I remember standing in my cluttered apartment, the police officer at the door, thinking how strange it was that everything was completely normal, utterly unchanged in my small, cluttered living room, even though I might never return there again. I gathered all of the student papers I could find, a few cherished books, not in a panic but in a surreal state. Everything was so normal, I was in my own living room, it seemed impossible there could be any danger. And yet I knew, I knew that next door a fire was starting to burn out of control. I could smell the smoke. From my bedroom window I could just see flames starting to lick through the window of the other building.
Sometimes I am struck by that feeling now, the feeling of cognitive dissonance between the danger we are hearing about, this impending recession or depression or what have you, and the way our lives are continuing on as if nothing was happening.

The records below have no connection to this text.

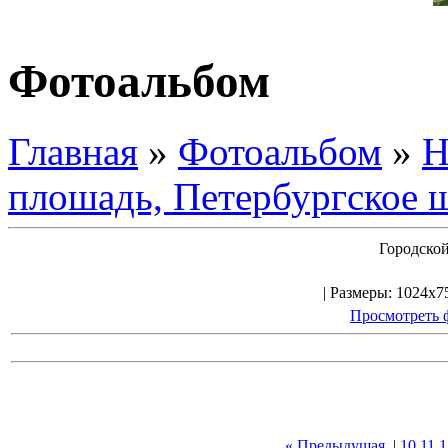
Фотоальбом
Главная
»
Фотоальбом
»
Н
плошадь, Петербургское 
Городской
| Размеры: 1024x75
Просмотреть 
« Предыдущая
|
10
11
1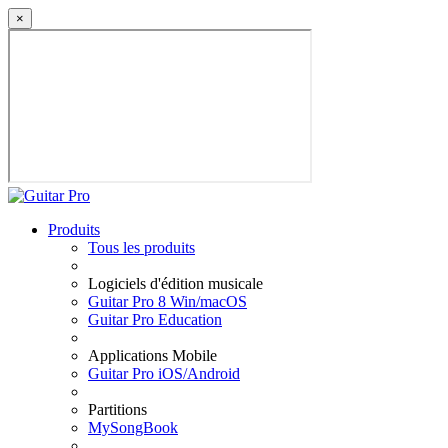
×
Produits
Tous les produits
Logiciels d'édition musicale
Guitar Pro 8 Win/macOS
Guitar Pro Education
Applications Mobile
Guitar Pro iOS/Android
Partitions
MySongBook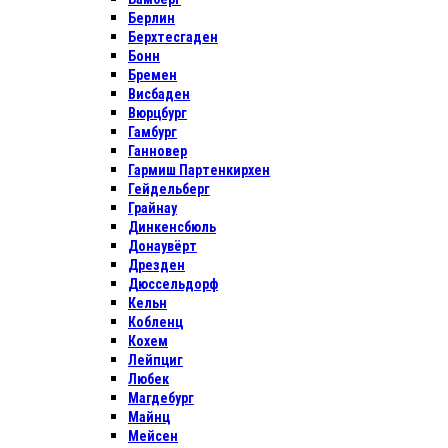
Берлин
Берхтесгаден
Бонн
Бремен
Висбаден
Вюрцбург
Гамбург
Ганновер
Гармиш Партенкирхен
Гейдельберг
Грайнау
Динкенсбюль
Донаувёрт
Дрезден
Дюссельдорф
Кельн
Кобленц
Кохем
Лейпциг
Любек
Магдебург
Майнц
Мейсен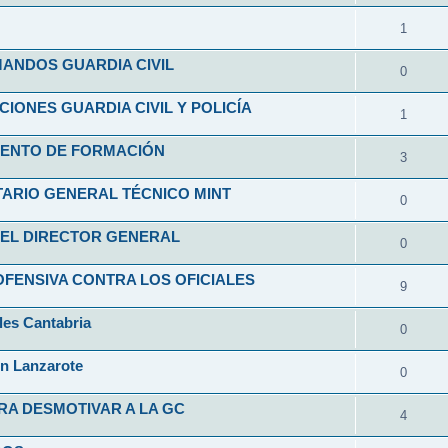
1
ANDOS GUARDIA CIVIL
0
ONES GUARDIA CIVIL Y POLICÍA
1
ENTO DE FORMACIÓN
3
ARIO GENERAL TÉCNICO MINT
0
EL DIRECTOR GENERAL
0
FENSIVA CONTRA LOS OFICIALES
9
les Cantabria
0
en Lanzarote
0
RA DESMOTIVAR A LA GC
4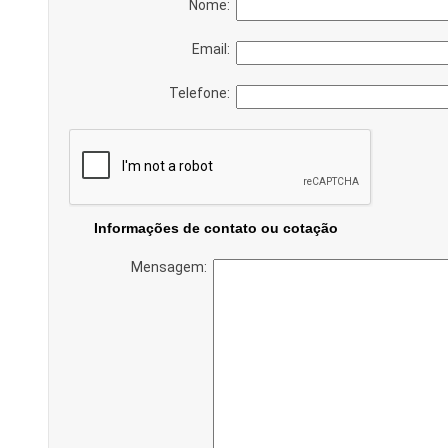
Nome:
Email:
Telefone:
Informações de contato ou cotação
Mensagem: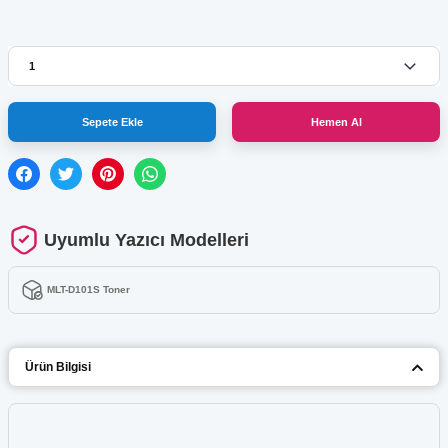
Sepete Ekle
Hemen Al
Uyumlu Yazıcı Modelleri
MLT-D101S Toner
Ürün Bilgisi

But not that often. I think it is because the danger is not yet as real to me as that fire was. I wonder if some day we will look back on these days and have this same surreal feeling, remembering how we lived in such comfort while the system that sustained us burned.
That day in Elmira, the building next to me burned to the ground. Nothing remained but blackened beams that stunk of sulfur and ash for weeks. It still wasn't cleaned up when I left town months later. My building was spared, though the heat was so bad it warped the vinyl siding. Small blessings, I guess.
I made a big batch of pintos and rice tonight, a taste I acquired while in the Southwest for a while last year. Simple food, tasty. A small blessing. Hopefully the supply of canned tomatoes, dry pinto beans, and onions will not go away any time soon.